This was how galaxy-level war was fought. Not in a single battle, or single moment. Not a heroic move or winning strategy. This was tedious, non-stop carnage that even the best of personnel could get distracted by and lost within…but Star Force was better than the best, and they were going to stay in unison when the Hadarak fractured. And because of that they would win this coming fight convincingly, but they would have to do it day after day after day after day in order to get through all the enemies here.

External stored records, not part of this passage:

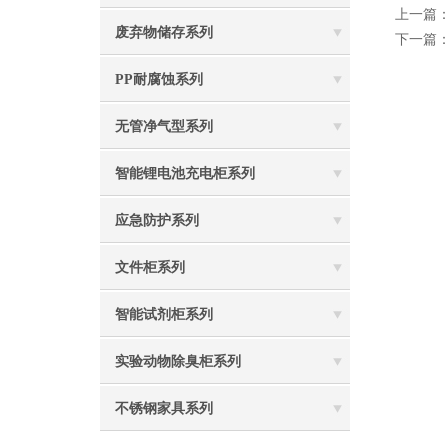
上一篇
废弃物储存系列
下一篇
PP耐腐蚀系列
无管净气型系列
智能锂电池充电柜系列
应急防护系列
文件柜系列
智能试剂柜系列
实验动物除臭柜系列
不锈钢家具系列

The Hadarak would have plenty of time to learn from their mistakes and adapt their tactics…and therein lay the biggest job of the trailblazers. They had to counter their adaptations and improvise to keep the flow of battle what it needed to be, for a stalemate here was a loss. And 10% casualties was utter failure. Drones could be replaced, but not warship crews. Everyone had to live, otherwise a loss of a single person here would be felt tomorrow and on into the future. And while it did occasionally happen, Roger could not let it happen or the amoral Hadarak attrition strategy would win out. Roger could trade ships for kills, but he couldn’t trade people for kills.
And that’s what the Hadarak were going to try very hard to force him to do or give up and retreat.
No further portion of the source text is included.